Author’s note: Pat Reeve and Nicole Jones’ TV show, Driven with Pat and Nicole, airs on the Outdoor Channel Tuesday nights at 8:00 p.m. and Friday nights at 10:00 p.m. EST. For the last three years in a row this husband and wife duo has won a Golden Moose Award for excellence in TV production from the Outdoor Channel.
Our hunt began on the south island of New Zealand with Rachel Burke of Leithen Valley Outfitters. We had hunted in Australia with Rachel’s brother George, and her family has been hunting and guiding for many years. Rachel and her husband Olly run the New Zealand outfit for the family. Neither Nicole nor I had hunted red stag before, but we had hunted elk, and elk and stag are somewhat similar. Some friends went with us and the plan was for Nicole to hunt and take her stag first while I filmed. Then I would try and take a stag later on, since were hunting in the post-roar, which is the breeding time for stags. Each morning we got up, climbed to the top of a ridge, and glassed for stags on the opposite mountain. If we spotted one we went down the mountain, walked across the valley, climbed the neighboring mountain, and hoped to get a shot.

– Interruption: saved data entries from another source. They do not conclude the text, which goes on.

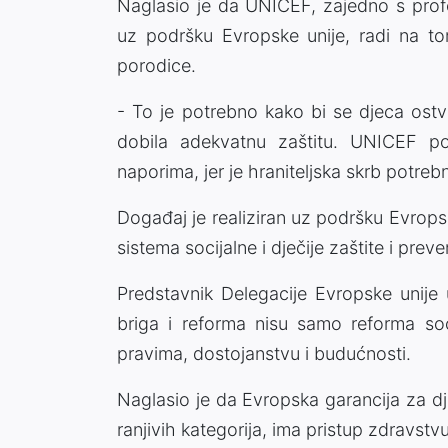
Naglasio je da UNICEF, zajedno s profe
uz podršku Evropske unije, radi na t
porodice.
- To je potrebno kako bi se djeca ostva
dobila adekvatnu zaštitu. UNICEF p
naporima, jer je hraniteljska skrb potreb
Događaj je realiziran uz podršku Evrops
sistema socijalne i dječije zaštite i preve
Predstavnik Delegacije Evropske unije
briga i reforma nisu samo reforma soci
pravima, dostojanstvu i budućnosti.
Naglasio je da Evropska garancija za d
ranjivih kategorija, ima pristup zdravstv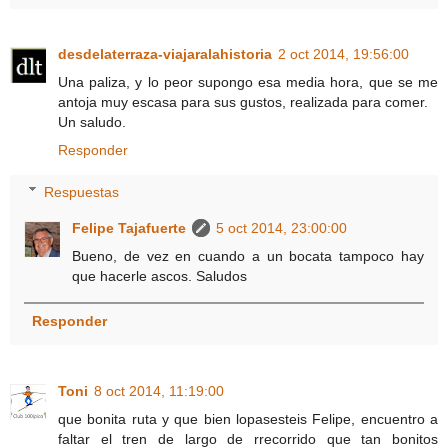
desdelaterraza-viajaralahistoria
2 oct 2014, 19:56:00
Una paliza, y lo peor supongo esa media hora, que se me
antoja muy escasa para sus gustos, realizada para comer.
Un saludo.
Responder
Respuestas
Felipe Tajafuerte
5 oct 2014, 23:00:00
Bueno, de vez en cuando a un bocata tampoco hay
que hacerle ascos. Saludos
Responder
Toni
8 oct 2014, 11:19:00
que bonita ruta y que bien lopasesteis Felipe, encuentro a
faltar el tren de largo de rrecorrido que tan bonitos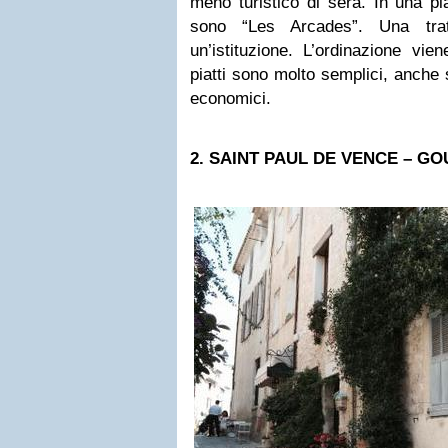
meno turistico di sera. In una pi
sono “Les Arcades”. Una trat
un’istituzione. L’ordinazione vien
piatti sono molto semplici, anche 
economici.
2. SAINT PAUL DE VENCE – G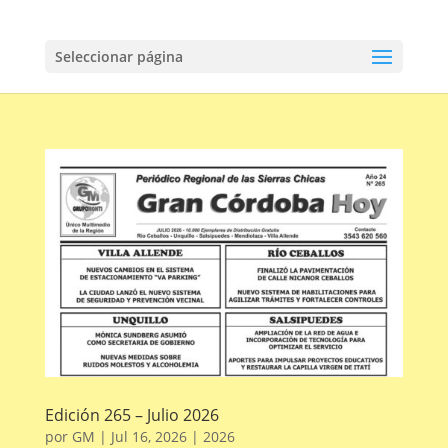
Seleccionar página
Edición 265 – Julio 2026
por
GM
|
Jul 16, 2026
|
2026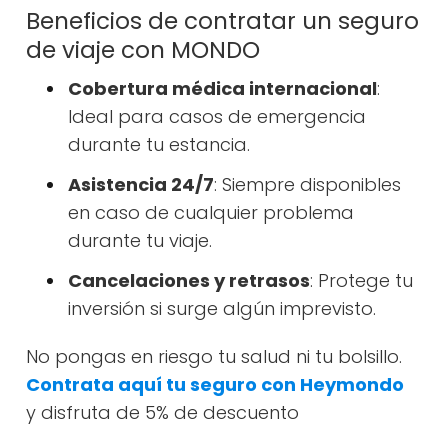
Beneficios de contratar un seguro
de viaje con MONDO
Cobertura médica internacional
:
Ideal para casos de emergencia
durante tu estancia.
Asistencia 24/7
: Siempre disponibles
en caso de cualquier problema
durante tu viaje.
Cancelaciones y retrasos
: Protege tu
inversión si surge algún imprevisto.
No pongas en riesgo tu salud ni tu bolsillo.
Contrata aquí tu seguro con Heymondo
y disfruta de 5% de descuento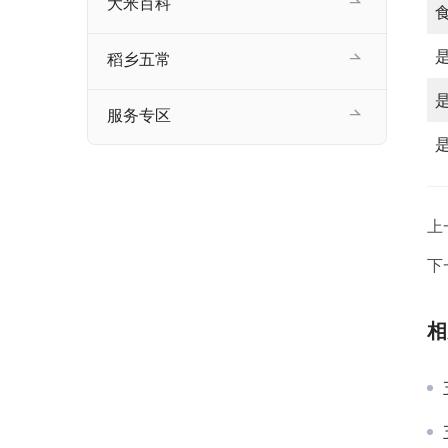
大米百科
稻乡五常
服务专区
上
下
相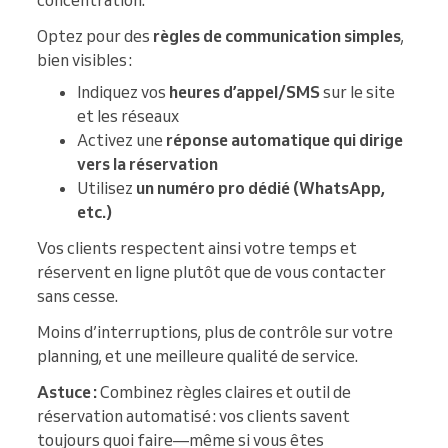
concentration.
Optez pour des
règles de communication simples
,
bien visibles :
Indiquez vos
heures d’appel/SMS
sur le site
et les réseaux
Activez une
réponse automatique qui dirige
vers la réservation
Utilisez
un numéro pro dédié (WhatsApp,
etc.)
Vos clients respectent ainsi votre temps et
réservent en ligne plutôt que de vous contacter
sans cesse.
Moins d’interruptions, plus de contrôle sur votre
planning, et une meilleure qualité de service.
Astuce :
Combinez règles claires et outil de
réservation automatisé : vos clients savent
toujours quoi faire—même si vous êtes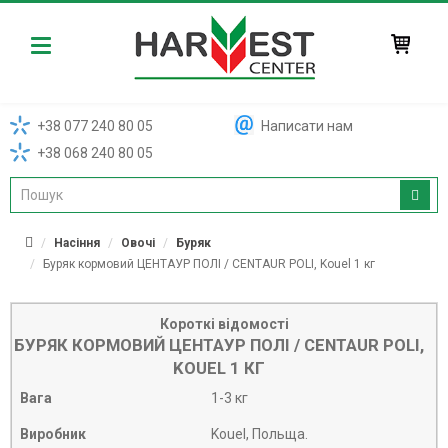
Harvest
+38 077 240 80 05
Написати нам
+38 068 240 80 05
Насіння
Овочі
Буряк
Буряк кормовий ЦЕНТАУР ПОЛІ / CENTAUR POLI, Kouel 1 кг
Короткі відомості
БУРЯК КОРМОВИЙ ЦЕНТАУР ПОЛІ / CENTAUR POLI,
KOUEL 1 КГ
Вага
1-3 кг
Виробник
Kouel, Польща.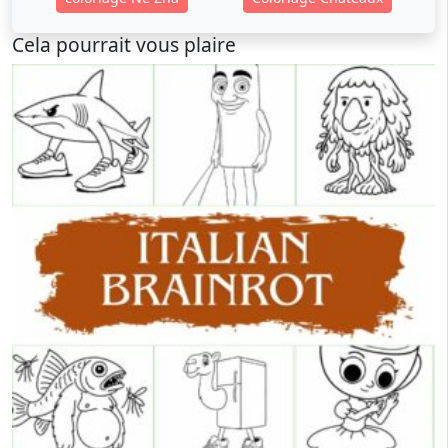
Cela pourrait vous plaire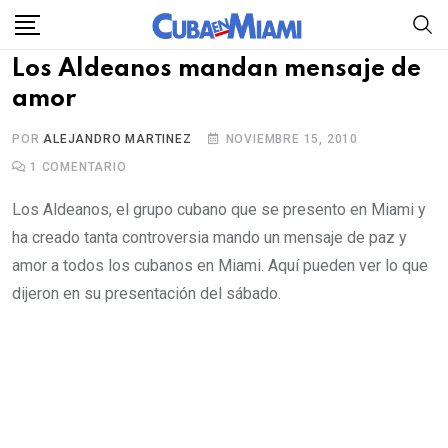
Skip
to
Los Aldeanos mandan mensaje de
content
amor
POR
ALEJANDRO MARTINEZ
NOVIEMBRE 15, 2010
1
COMENTARIO
Los Aldeanos, el grupo cubano que se presento en Miami y
ha creado tanta controversia mando un mensaje de paz y
amor a todos los cubanos en Miami. Aquí pueden ver lo que
dijeron en su presentación del sábado.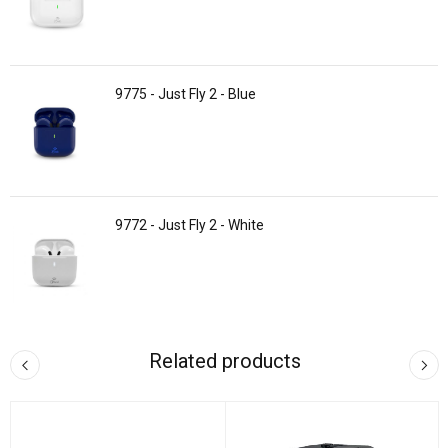
9775 - Just Fly 2 - Blue
9772 - Just Fly 2 - White
Related products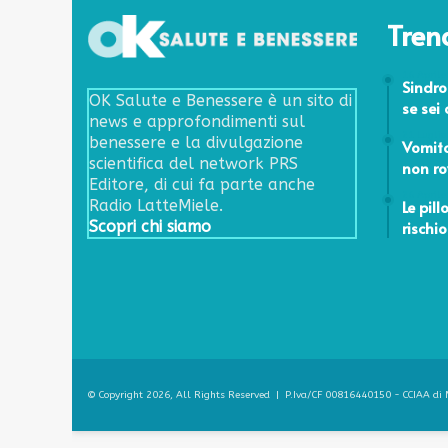
Tren
16 Aprile
Sindro
OK Salute e Benessere è un sito di
se sei 
news e approfondimenti sul
21 Luglio
benessere e la divulgazione
Vomito
scientifica del network PRS
non rov
Editore, di cui fa parte anche
26 Aprile
Le pil
Radio LatteMiele.
rischi
Scopri chi siamo
© Copyright 2026, All Rights Reserved | P.Iva/CF 00816440150 - CCIAA di M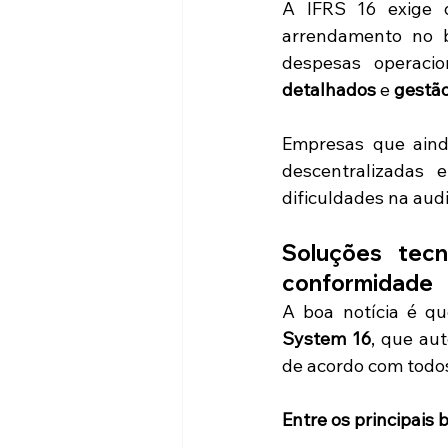
A IFRS 16 exige 
arrendamento no b
despesas operacio
detalhados
 e 
gestão
Empresas que aind
descentralizadas 
dificuldades na audi
Soluções tecn
conformidade
A boa notícia é qu
System 16
, que au
de acordo com todos
Entre os principais 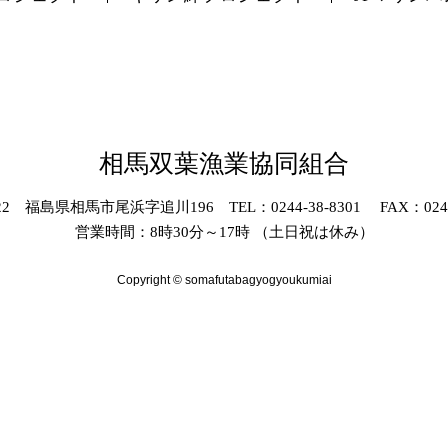
相馬双葉漁業協同組合
022 福島県相馬市尾浜字追川196 TEL：0244-38-8301 FAX：0244-
営業時間：8時30分～17時 （土日祝は休み）
Copyright © somafutabagyogyoukumiai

The hunt was scheduled to last for two weeks. We had been bowhunting, wearing our Mossy Oak camouflage, because Nicole wanted to take her stag with a bow, and while we’d had plenty of encounters Nicole hadn’t gotten close enough to release an arrow during the first nine days of our hunt. We had gone to New Zealand to do a TV show so we needed to take a stag, so I told Nicole, “Let’s put the bow down, and take the Thompson/Center rifle with us. We have to get a stag.”
Our plan had been to take two stags and then leave that camp and go several hours away to hunt for tahr, a type of mountain goat. Since we had already spent nine days trying to take a stag I felt pretty sure that we would not be able to hunt the tahr as well. Our friends with us on the hunt each had harvested a stag but Nicole and I had harvested nothing. At one point Nicole had a really big bull within bow range and was at full draw, but I did not think I had enough live footage of the animal to make a TV show. The stag had only come in quickly, stopped and looked back at us. When we got back to the lodge and looked at the footage however, we saw that I actually did have enough footage and that Nicole could have taken the shot for a good TV show. I was not very popular with Nicole that day.

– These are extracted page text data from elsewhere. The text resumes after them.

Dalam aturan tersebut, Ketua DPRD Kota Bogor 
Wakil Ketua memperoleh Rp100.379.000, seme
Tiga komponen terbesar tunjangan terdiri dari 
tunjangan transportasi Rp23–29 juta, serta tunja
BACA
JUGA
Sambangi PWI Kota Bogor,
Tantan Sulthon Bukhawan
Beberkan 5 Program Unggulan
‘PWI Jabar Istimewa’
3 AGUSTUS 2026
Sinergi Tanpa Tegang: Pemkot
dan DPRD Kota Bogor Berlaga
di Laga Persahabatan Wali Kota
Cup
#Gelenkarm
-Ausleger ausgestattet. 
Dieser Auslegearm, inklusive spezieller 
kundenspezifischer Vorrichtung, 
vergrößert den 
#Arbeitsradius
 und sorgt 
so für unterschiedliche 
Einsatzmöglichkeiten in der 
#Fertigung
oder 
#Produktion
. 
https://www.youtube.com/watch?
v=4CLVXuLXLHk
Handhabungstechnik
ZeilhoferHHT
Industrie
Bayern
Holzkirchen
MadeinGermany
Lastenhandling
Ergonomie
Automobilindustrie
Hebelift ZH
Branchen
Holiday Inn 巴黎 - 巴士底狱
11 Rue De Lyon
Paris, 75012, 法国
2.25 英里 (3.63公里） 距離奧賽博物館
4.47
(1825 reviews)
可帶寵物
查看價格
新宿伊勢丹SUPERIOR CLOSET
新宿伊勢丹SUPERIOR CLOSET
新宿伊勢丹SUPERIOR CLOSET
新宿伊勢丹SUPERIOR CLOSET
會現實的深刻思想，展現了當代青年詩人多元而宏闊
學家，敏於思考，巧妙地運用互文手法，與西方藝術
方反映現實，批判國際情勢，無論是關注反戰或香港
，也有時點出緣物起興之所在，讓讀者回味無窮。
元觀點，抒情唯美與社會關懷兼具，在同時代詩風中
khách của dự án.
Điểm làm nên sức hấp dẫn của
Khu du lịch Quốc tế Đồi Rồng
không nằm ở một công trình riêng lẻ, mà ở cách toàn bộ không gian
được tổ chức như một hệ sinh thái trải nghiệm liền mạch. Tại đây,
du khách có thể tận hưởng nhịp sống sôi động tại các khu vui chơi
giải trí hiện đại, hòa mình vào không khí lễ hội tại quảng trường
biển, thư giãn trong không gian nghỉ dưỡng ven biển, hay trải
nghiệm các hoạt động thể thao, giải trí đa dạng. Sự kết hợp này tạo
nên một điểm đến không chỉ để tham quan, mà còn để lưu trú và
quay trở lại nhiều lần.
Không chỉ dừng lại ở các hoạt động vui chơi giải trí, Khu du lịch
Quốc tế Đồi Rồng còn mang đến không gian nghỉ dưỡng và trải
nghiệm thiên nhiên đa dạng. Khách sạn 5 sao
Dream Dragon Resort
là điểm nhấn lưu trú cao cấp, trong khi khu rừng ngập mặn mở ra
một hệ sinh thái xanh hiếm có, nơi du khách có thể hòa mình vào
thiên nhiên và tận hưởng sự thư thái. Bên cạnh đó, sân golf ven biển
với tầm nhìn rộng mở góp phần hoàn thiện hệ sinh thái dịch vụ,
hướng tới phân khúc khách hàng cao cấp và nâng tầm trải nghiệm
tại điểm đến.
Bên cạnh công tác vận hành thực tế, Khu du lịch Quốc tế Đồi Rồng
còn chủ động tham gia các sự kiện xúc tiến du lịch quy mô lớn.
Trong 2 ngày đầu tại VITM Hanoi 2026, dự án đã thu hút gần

I finally convinced Nicole to leave her bow in camp and take the T/C Venture break-open rifle with a .270 barrel. At one point during the bowhunt we’d had a really big stag in close but not close enough for a bow shot, and I told Nicole we needed to go after that stag again with the rifle. The next day, the tenth day of the hunt, we found this big stag bedded down on the side of the mountain with two other stags. The hunt was in the afternoon so we waited and hoped the stag would get up to feed. Suddenly I spotted movement and saw the big stag running toward us, and when he stopped for a split second Nicole took the shot. As the stag turned to run off he took a big leap and cleared an eight-foot bush and almost landed on a rabbit that came running out. The stag went down. He scored about 380 on Pope & Young.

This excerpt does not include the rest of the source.